Amazon has no evidence of having been hit by a ransomware attack; however, the company is investigating a third-party vendor over the data breach.
ALPHV, a ransomware group known for using the BlackCat malware, has claimed responsibility for the attack on Amazon’s popular security camera company, Ring, and is now threatening to leak their data.
The ALPHV ransomware group is involved in a series of ransomware attacks using BlackCat malware and operates a ransomware-as-a-service platform. Here’s the message ALPHV posted on their website with Ring’s logo:
“There’s always an option to let us leak your data.”
The group has also created a searchable database of its victims who deny paying the ransom, which can be accessed by its affiliated groups.
In its tweet, VX-Underground, online malware source code collectors, confirmed on 13th March that ALPHV is responsible for the attack on Ring. However, the company did not confirm if the hackers compromised any data, so there are currently no recommendations for Ring users on how to address the situation.

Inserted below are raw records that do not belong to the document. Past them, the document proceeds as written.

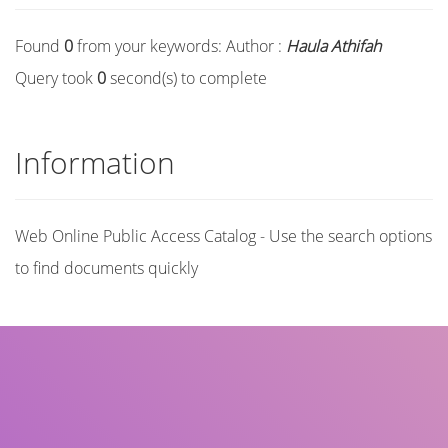
Found
0
from your keywords:
Author :
Haula Athifah
Query took
0
second(s) to complete
Information
Web Online Public Access Catalog - Use the search options
to find documents quickly
Title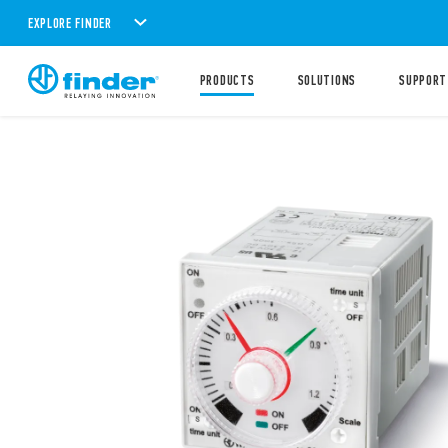
EXPLORE FINDER
PRODUCTS
SOLUTIONS
SUPPORT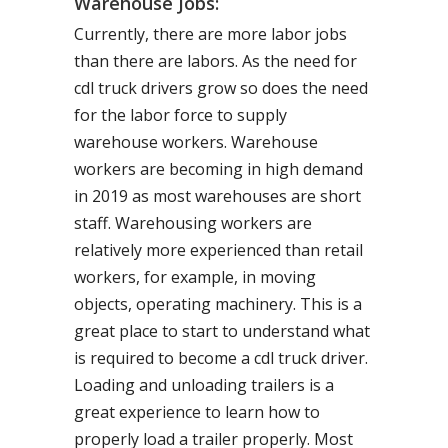
Warehouse Jobs:
Currently, there are more labor jobs
than there are labors. As the need for
cdl truck drivers grow so does the need
for the labor force to supply
warehouse workers. Warehouse
workers are becoming in high demand
in 2019 as most warehouses are short
staff. Warehousing workers are
relatively more experienced than retail
workers, for example, in moving
objects, operating machinery. This is a
great place to start to understand what
is required to become a cdl truck driver.
Loading and unloading trailers is a
great experience to learn how to
properly load a trailer properly. Most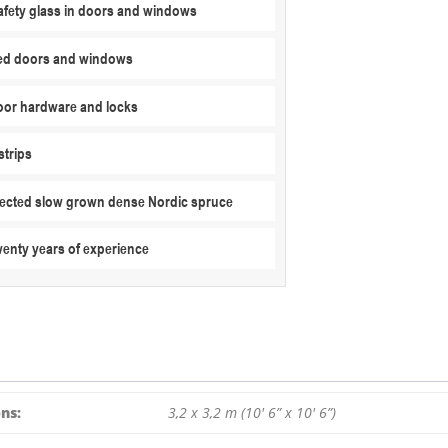
fety glass in doors and windows
3,2
M
ed doors and windows
/
44
MM
or hardware and locks
quantity
strips
elected slow grown dense Nordic spruce
wenty years of experience
ns:
3,2 x 3,2 m (10′ 6” x 10′ 6”)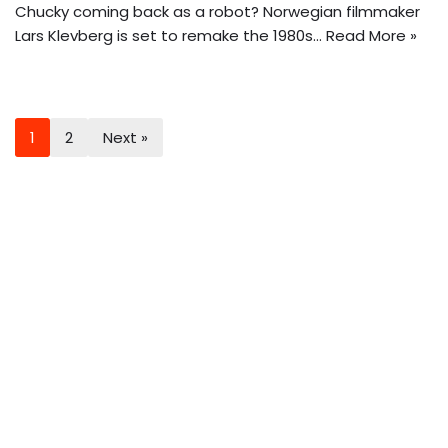
Chucky coming back as a robot? Norwegian filmmaker
Lars Klevberg is set to remake the 1980s…
Read More »
1
2
Next »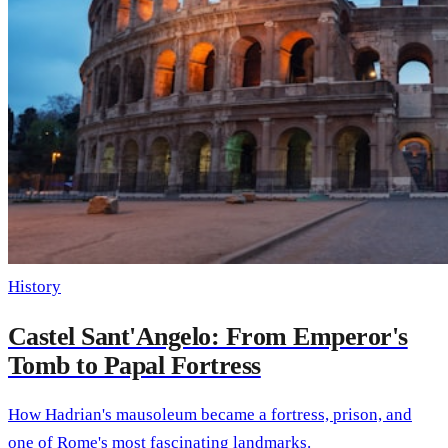
History
Castel Sant'Angelo: From Emperor's
Tomb to Papal Fortress
How Hadrian's mausoleum became a fortress, prison, and
one of Rome's most fascinating landmarks.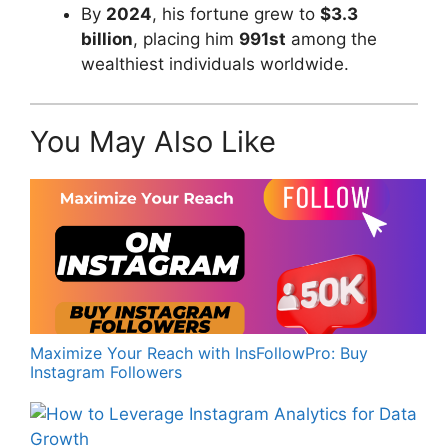
By
2024
, his fortune grew to
$3.3
billion
, placing him
991st
among the
wealthiest individuals worldwide.
You May Also Like
Maximize Your Reach with InsFollowPro: Buy
Instagram Followers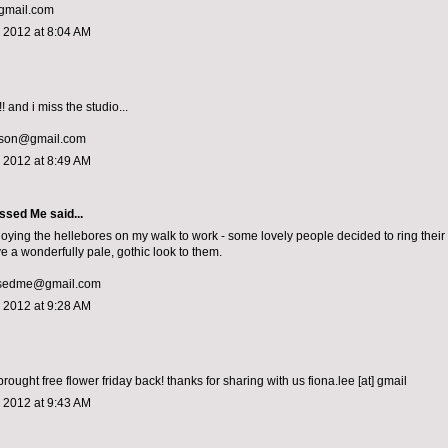
mail.com
 2012 at 8:04 AM
! and i miss the studio...
lson@gmail.com
 2012 at 8:49 AM
ssed Me
said...
joying the hellebores on my walk to work - some lovely people decided to ring their 
e a wonderfully pale, gothic look to them.
sedme@gmail.com
 2012 at 9:28 AM
rought free flower friday back! thanks for sharing with us fiona.lee [at] gmail
 2012 at 9:43 AM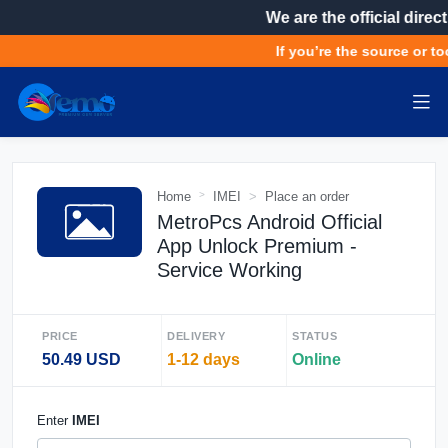
We are the official direct
If you’re the source or too
Home
IMEI
Place an order
MetroPcs Android Official
App Unlock Premium -
Service Working
PRICE
DELIVERY
STATUS
50.49 USD
1-12 days
Online
Enter
IMEI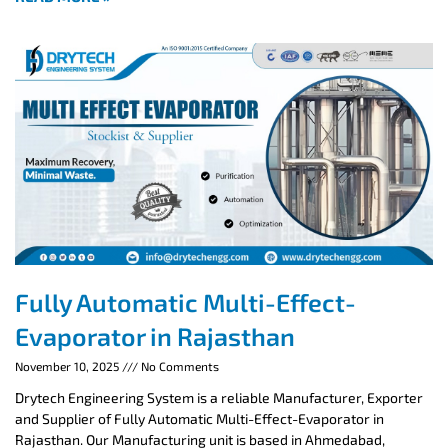
Fully Automatic Multi-Effect-
Evaporator in Rajasthan
November 10, 2025
No Comments
Drytech Engineering System is a reliable Manufacturer, Exporter
and Supplier of Fully Automatic Multi-Effect-Evaporator in
Rajasthan. Our Manufacturing unit is based in Ahmedabad,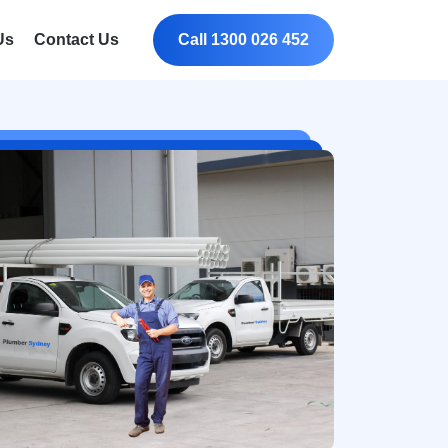
Us
Contact Us
Call 1300 026 452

For your information, Ring doorbell and security camera devices support E2EE (end-to-end) encryption in a majority of the regions where it is available. This means neither any government entity, hackers, nor even its parent company Amazon can access the uploaded footage.
However, it is possible for the attackers to exfiltrate corporate/customer data instead of the video. According to a Ring spokesperson, the company has no evidence of having been hit by a ransomware attack; however, they are investigating a third-party vendor over the data breach.